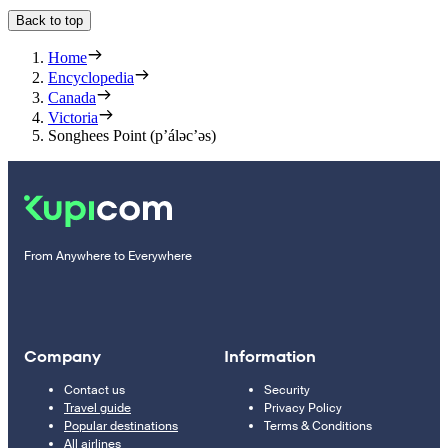
Back to top
Home
Encyclopedia
Canada
Victoria
Songhees Point (p’áləc’əs)
From Anywhere to Everywhere
Company
Information
Contact us
Security
Travel guide
Privacy Policy
Popular destinations
Terms & Conditions
All airlines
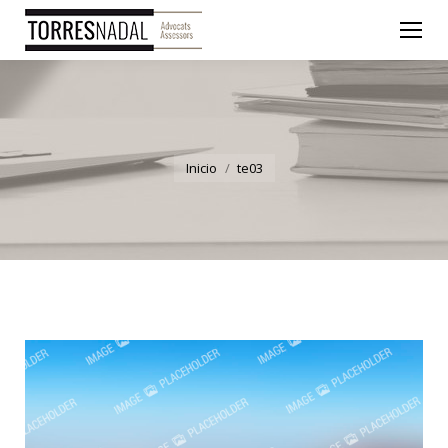
You are here:
Inicio
te03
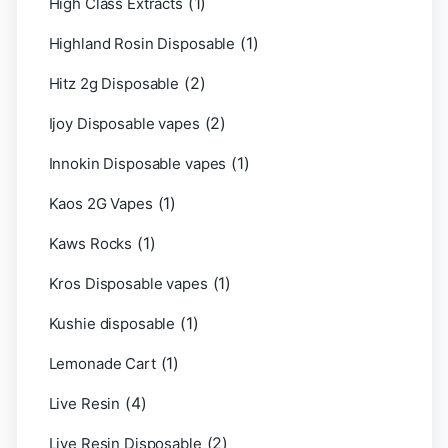
(1)
High Class Extracts
(1)
Highland Rosin Disposable
(2)
Hitz 2g Disposable
(2)
Ijoy Disposable vapes
(1)
Innokin Disposable vapes
(1)
Kaos 2G Vapes
(1)
Kaws Rocks
(1)
Kros Disposable vapes
(1)
Kushie disposable
(1)
Lemonade Cart
(4)
Live Resin
(2)
Live Resin Disposable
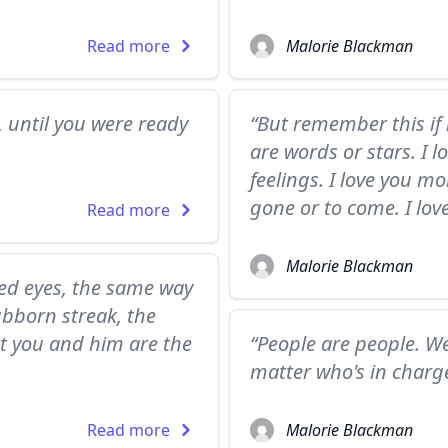
Read more
Malorie Blackman
, until you were ready
“But remember this if 
are words or stars. I 
feelings. I love you 
gone or to come. I lov
Read more
Malorie Blackman
ed eyes, the same way
tubborn streak, the
t you and him are the
“People are people. We
matter who's in charge
Read more
Malorie Blackman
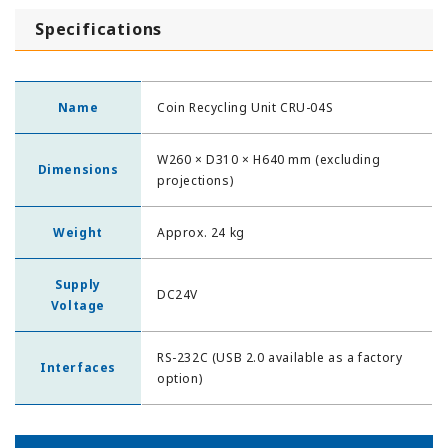
Specifications
Name
Coin Recycling Unit CRU-04S
W260 × D310 × H640 mm (excluding
Dimensions
projections)
Weight
Approx. 24 kg
Supply
DC24V
Voltage
RS-232C (USB 2.0 available as a factory
Interfaces
option)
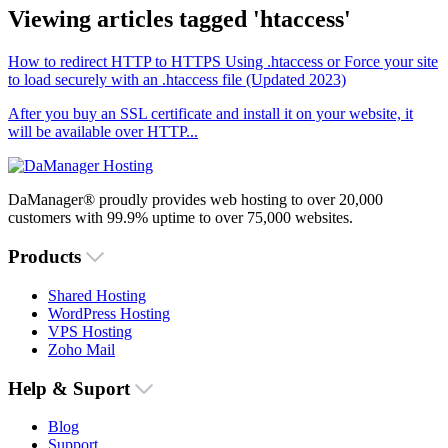
Viewing articles tagged 'htaccess'
How to redirect HTTP to HTTPS Using .htaccess or Force your site
to load securely with an .htaccess file (Updated 2023)
After you buy an SSL certificate and install it on your website, it
will be available over HTTP...
DaManager® proudly provides web hosting to over 20,000
customers with 99.9% uptime to over 75,000 websites.
Products
Shared Hosting
WordPress Hosting
VPS Hosting
Zoho Mail
Help & Suport
Blog
Support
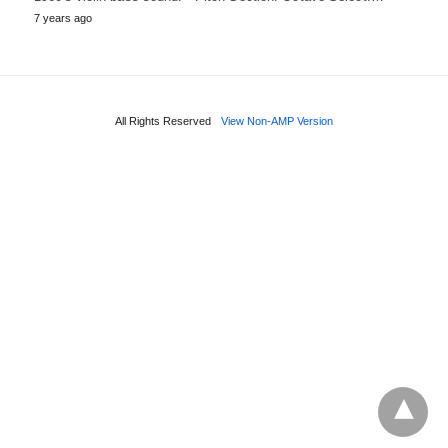
7 years ago
All Rights Reserved
View Non-AMP Version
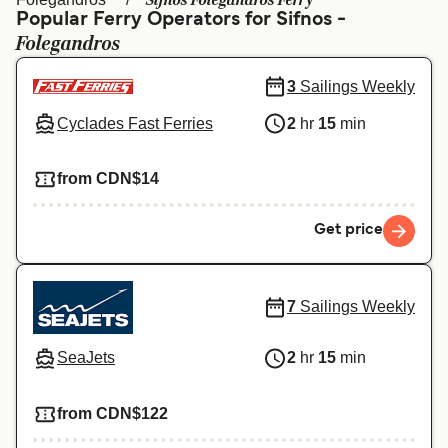
Sifnos Folegandros Ferry
Ελλάδα
Belgique (FR)
Popular Ferry Operators for Sifnos -
Folegandros
Polska
Deutschland
Schweiz (DE)
Norge
3
Sailings Weekly
Cyclades Fast Ferries
2
hr
15
min
Україна
Indonesia
المغرب
Maroc (FR)
from CDN$14
Get price
7
Sailings Weekly
SeaJets
2
hr
15
min
from CDN$122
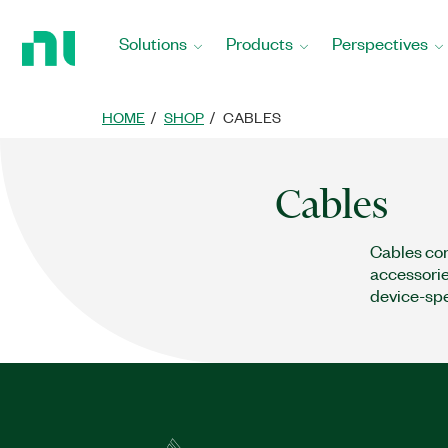
Return
to
Solutions
Products
Perspectives
Home
Page
HOME
SHOP
CABLES
Cables
Cables con
accessorie
device-spe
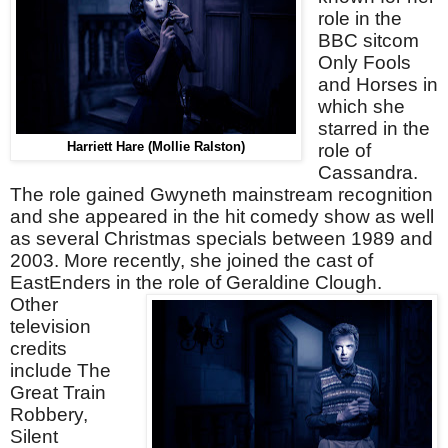
role in the
BBC sitcom
Only Fools
and Horses in
which she
starred in the
Harriett Hare (Mollie Ralston)
role of
Cassandra.
The role gained Gwyneth mainstream recognition
and she appeared in the hit comedy show as well
as several Christmas specials between 1989 and
2003. More recently, she joined the cast of
EastEnders in the role of Geraldine Clough.
Other
television
credits
include The
Great Train
Robbery,
Silent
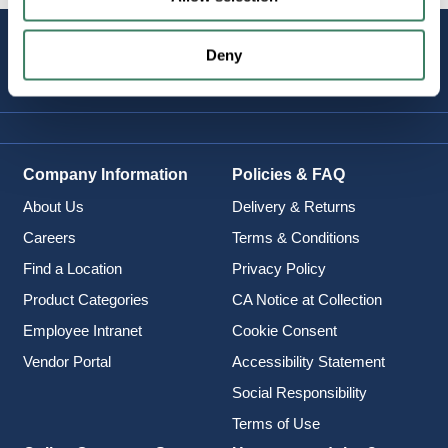
STAY
Deny
CONNECTED
Company Information
Policies & FAQ
About Us
Delivery & Returns
Careers
Terms & Conditions
Find a Location
Privacy Policy
Product Categories
CA Notice at Collection
Employee Intranet
Cookie Consent
Vendor Portal
Accessibility Statement
Social Responsibility
Terms of Use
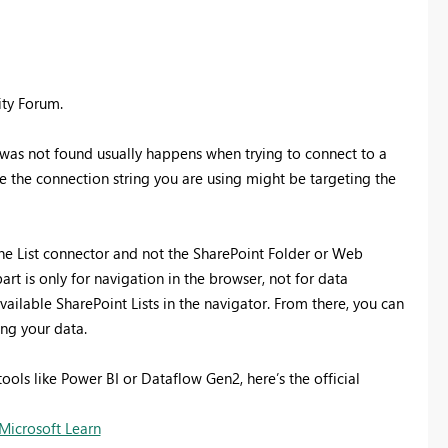
ity Forum.
 was not found usually happens when trying to connect to a
ike the connection string you are using might be targeting the
ine List connector and not the SharePoint Folder or Web
rt is only for navigation in the browser, not for data
vailable SharePoint Lists in the navigator. From there, you can
ng your data.
ools like Power BI or Dataflow Gen2, here’s the official
Microsoft Learn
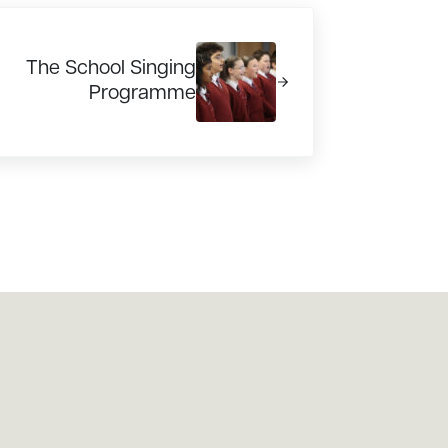
xt Post:
The School Singing
Programme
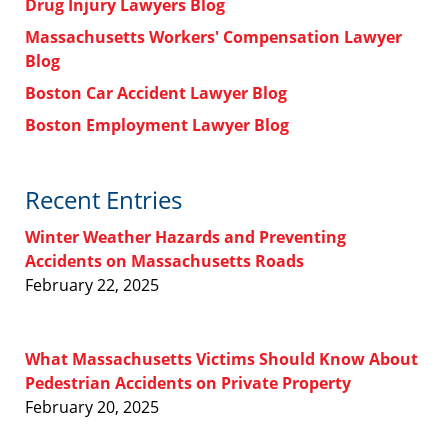
Drug Injury Lawyers Blog
Massachusetts Workers' Compensation Lawyer
Blog
Boston Car Accident Lawyer Blog
Boston Employment Lawyer Blog
Recent Entries
Winter Weather Hazards and Preventing
Accidents on Massachusetts Roads
February 22, 2025
What Massachusetts Victims Should Know About
Pedestrian Accidents on Private Property
February 20, 2025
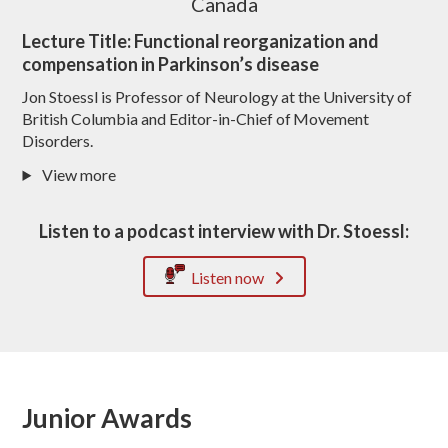
Canada
Lecture Title: Functional reorganization and
compensation in Parkinson’s disease
Jon Stoessl is Professor of Neurology at the University of
British Columbia and Editor-in-Chief of Movement
Disorders.
View more
Listen to a podcast interview with Dr. Stoessl:
Listen now
Junior Awards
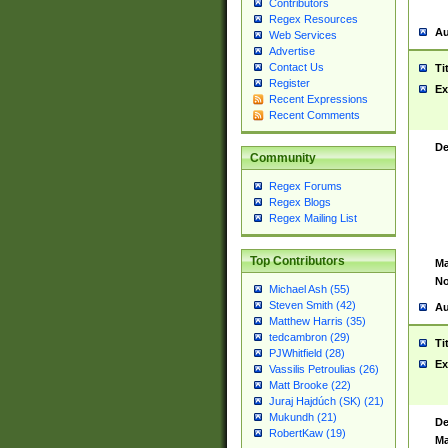
Contributors
Regex Resources
Au
Web Services
Advertise
Contact Us
Ti
Register
Ex
Recent Expressions
Recent Comments
De
Community
Regex Forums
Regex Blogs
Regex Mailing List
Top Contributors
Ma
No
Michael Ash (55)
Steven Smith (42)
Au
Matthew Harris (35)
tedcambron (29)
Ti
PJWhitfield (28)
Ex
Vassilis Petroulias (26)
Matt Brooke (22)
Juraj Hajdúch (SK) (21)
Mukundh (21)
De
RobertKaw (19)
Ma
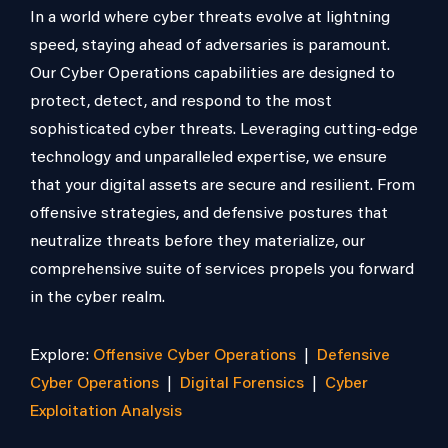
In a world where cyber threats evolve at lightning
speed, staying ahead of adversaries is paramount.
Our Cyber Operations capabilities are designed to
protect, detect, and respond to the most
sophisticated cyber threats. Leveraging cutting-edge
technology and unparalleled expertise, we ensure
that your digital assets are secure and resilient. From
offensive strategies, and defensive postures that
neutralize threats before they materialize, our
comprehensive suite of services propels you forward
in the cyber realm.
Explore:
Offensive Cyber Operations
|
Defensive
Cyber Operations
|
Digital Forensics
|
Cyber
Exploitation Analysis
::::::
In the records above, find the line containing "Live Resin Disposable" and the line containing "will be available over HTTP...", then give both of them again word for word along with every line between. Omit any pictures.

[RESULT OF THIS TASK]
Live Resin Disposable
Read more
Malorie Blackman
, until you were ready
“But remember this if 
are words or stars. I 
feelings. I love you 
gone or to come. I lov
Read more
Malorie Blackman
ed eyes, the same way
tubborn streak, the
t you and him are the
“People are people. We
matter who's in charge
Read more
Malorie Blackman
Specifications
Name
Coin Recycling Unit CRU-04S
W260 × D310 × H640 mm (excluding
Dimensions
projections)
Weight
Approx. 24 kg
Supply
DC24V
Voltage
RS-232C (USB 2.0 available as a factory
Interfaces
option)
Viewing articles tagged 'htaccess'
How to redirect HTTP to HTTPS Using .htaccess or Force your site
to load securely with an .htaccess file (Updated 2023)
After you buy an SSL certificate and install it on your website, it
will be available over HTTP...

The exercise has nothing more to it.